Notwithstanding that, the Streamlined Text is likely to be the text that will continue to be negotiated and developed through to the end of the year (and which will ultimately be adopted by the COP in Paris). This does not mean however that the Geneva Text has no relevance in the current and future ADP negotiations. Parties may, for example, reintroduce concepts from the Geneva Test into the Streamlined Text over the next 6 months (though of course from a practical and political perspective, this may be resisted by other Parties).

Realistically, there will still be pressure not to backtrack on ‘progress’ made in the working document, but no one will be able to say that the working document prevails in any legal sense over the Geneva negotiating text – unless, of course, the Parties decide to adopt the working document in Paris as the final outcome.

To summarise, although the Geneva Text is the ‘official’ negotiating text, the Streamlined Text will be the ‘more important’ text from a practical perspective and, although Parties are free to agree otherwise, is likely to be the one on which the Paris agreement is based.

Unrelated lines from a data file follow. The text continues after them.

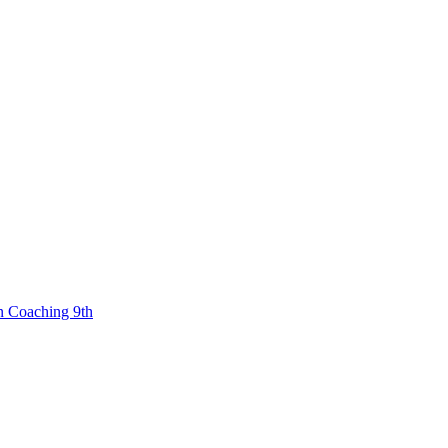
n Coaching 9th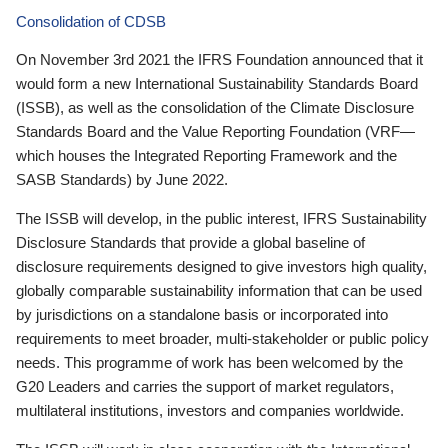
Consolidation of CDSB
On November 3rd 2021 the IFRS Foundation announced that it
would form a new International Sustainability Standards Board
(ISSB), as well as the consolidation of the Climate Disclosure
Standards Board and the Value Reporting Foundation (VRF—
which houses the Integrated Reporting Framework and the
SASB Standards) by June 2022.
The ISSB will develop, in the public interest, IFRS Sustainability
Disclosure Standards that provide a global baseline of
disclosure requirements designed to give investors high quality,
globally comparable sustainability information that can be used
by jurisdictions on a standalone basis or incorporated into
requirements to meet broader, multi-stakeholder or public policy
needs. This programme of work has been welcomed by the
G20 Leaders and carries the support of market regulators,
multilateral institutions, investors and companies worldwide.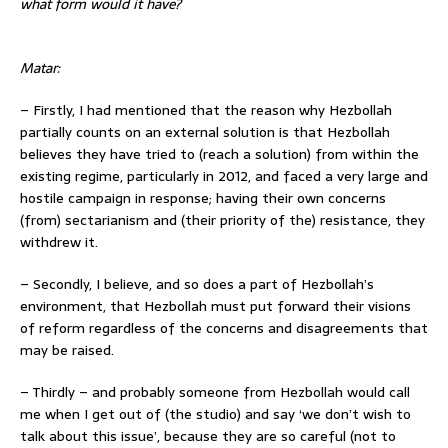
what form would it have?
Matar:
– Firstly, I had mentioned that the reason why Hezbollah
partially counts on an external solution is that Hezbollah
believes they have tried to (reach a solution) from within the
existing regime, particularly in 2012, and faced a very large and
hostile campaign in response; having their own concerns
(from) sectarianism and (their priority of the) resistance, they
withdrew it.
– Secondly, I believe, and so does a part of Hezbollah’s
environment, that Hezbollah must put forward their visions
of reform regardless of the concerns and disagreements that
may be raised.
– Thirdly – and probably someone from Hezbollah would call
me when I get out of (the studio) and say ‘we don’t wish to
talk about this issue’, because they are so careful (not to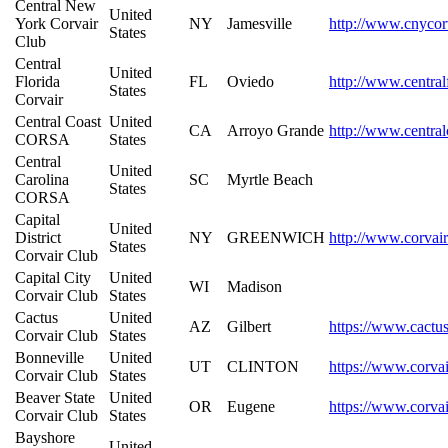
Central New
United
York Corvair
NY
Jamesville
http://www.cnycor
States
Club
Central
United
Florida
FL
Oviedo
http://www.central
States
Corvair
Central Coast
United
CA
Arroyo Grande
http://www.central
CORSA
States
Central
United
Carolina
SC
Myrtle Beach
States
CORSA
Capital
United
District
NY
GREENWICH
http://www.corvair
States
Corvair Club
Capital City
United
WI
Madison
Corvair Club
States
Cactus
United
AZ
Gilbert
https://www.cactu
Corvair Club
States
Bonneville
United
UT
CLINTON
https://www.corvai
Corvair Club
States
Beaver State
United
OR
Eugene
https://www.corvai
Corvair Club
States
Bayshore
United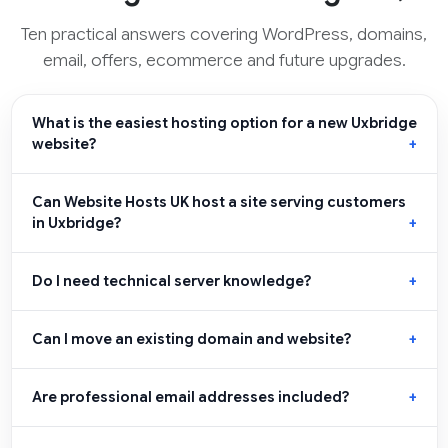
Ten practical answers covering WordPress, domains,
email, offers, ecommerce and future upgrades.
What is the easiest hosting option for a new Uxbridge
website?
Can Website Hosts UK host a site serving customers
in Uxbridge?
Do I need technical server knowledge?
Can I move an existing domain and website?
Are professional email addresses included?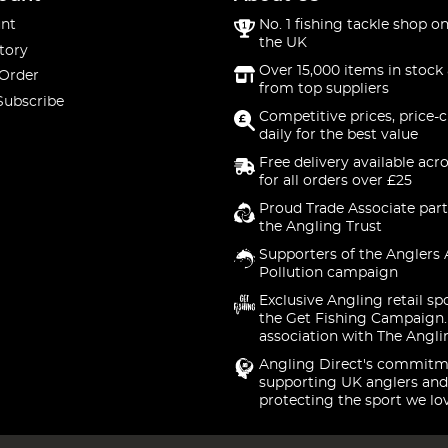
nt
No. 1 fishing tackle shop on
the UK
tory
Over 15,000 items in stock 
 Order
from top suppliers
Subscribe
Competitive prices, price-
daily for the best value
Free delivery available acr
for all orders over £25
Proud Trade Associate part
the Angling Trust
Supporters of the Anglers 
Pollution campaign
Exclusive Angling retail sp
the Get Fishing Campaign.
association with The Angli
Angling Direct's commitm
supporting UK anglers and
protecting the sport we lo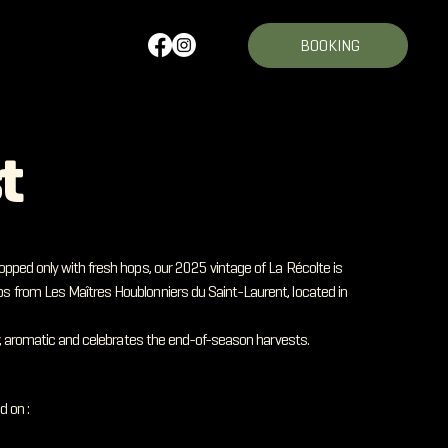
BOOKING
t
opped only with fresh hops, our 2025 vintage of La Récolte is
s from Les Maîtres Houblonniers du Saint-Laurent, located in
ty, aromatic and celebrates the end-of-season harvests.
d on :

As result, however, there is a risk that if Parties decide to frame the agreement as a Protocol under Article 17 of the Convention (legal form) in Paris, some may argue that the proposed text does not comply with the requirements of Article 17 (circulation 6 months in advance). For this reason, it may be a risk to introduce concepts in the Streamlined Text (and ultimately the proposed protocol text – if this legal form is chosen) that do not have a basis in the Geneva Text.